Elle resta à le fixer pendant plusieurs secondes.
— En supposant qu’il soit possible de fabriquer ces nacelles, comment réussirons-nous à convaincre ces drôles d’oiseaux de nous aider ?
— Nous les persuaderons que c’est leur intérêt… ou nous utiliserons la menace. Je ne sais pas encore, tu pourrais t’en charger.

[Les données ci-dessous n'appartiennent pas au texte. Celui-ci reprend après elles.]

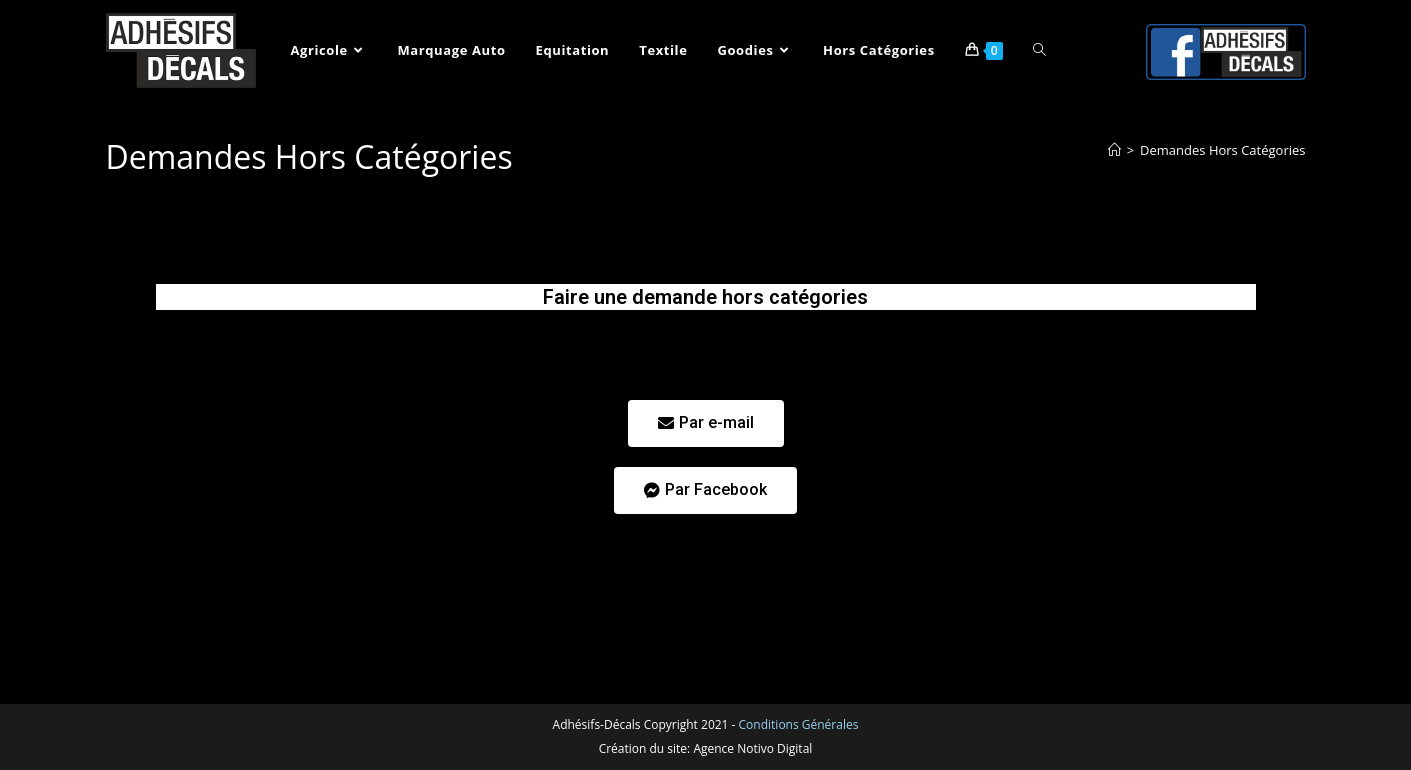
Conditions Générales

Elle n’en croyait pas ses oreilles.
— Quoi qu’il en soit, ajouta-t-il en prenant sa main pour redescendre de la muraille, ça vaut mieux que de rester ici à attendre les secours.
* * *
Cinq heures plus tard leurs sauveteurs n’étaient toujours pas là. Lorsqu’ils avaient eu terminé de se confectionner des harnais, Richard était retourné dans la salle Blanche pour utiliser le système de surveillance pendant que Nicole montait la garde sur les remparts. Il revint lui annoncer qu’il pensait avoir vu les humains à proximité du camp Bêta, sans pouvoir toutefois l’affirmer tant la qualité de l’image laissait à désirer. Comme convenu, Nicole avait lancé des appels par com toutes les demi-heures. En vain.
— Richard, dit-elle alors qu’il programmait des séquences graphiques sur son ordinateur, pourquoi penses-tu que nos collègues sont descendus par l’escalier ?
— Qui sait ? Le télésiège est peut-être en panne, et ils n’ont plus de techniciens parmi eux.
— C’est étrange.
Une chose m’ennuie, se dit-elle, mais je n’ose pas lui en parler avant d’avoir trouvé une explication rationnelle. Il ne croit pas en l’intuition. Elle regarda sa montre. Heureusement que nous avons rationné la pastèque. Si les secours n’arrivent pas et que ce projet insensé échoue, nous devrons attendre demain pour partir à la nage.
— Ébauche terminée, annonça Richard avec emphase avant de lui faire signe d’approcher. Si tu l’approuves, je m’attaquerai aux détails.
Il lui désigna le moniteur. Elle vit sur l’écran trois aviens qui survolaient la mer en formation. Chacun d’eux avait une corde nouée autour du corps et une silhouette humaine filiforme était suspendue au bout de trois filins.
— C’est très explicite, déclara-t-elle.
Mais elle ne songea pas un seul instant qu’elle pourrait véritablement occuper la place du petit personnage.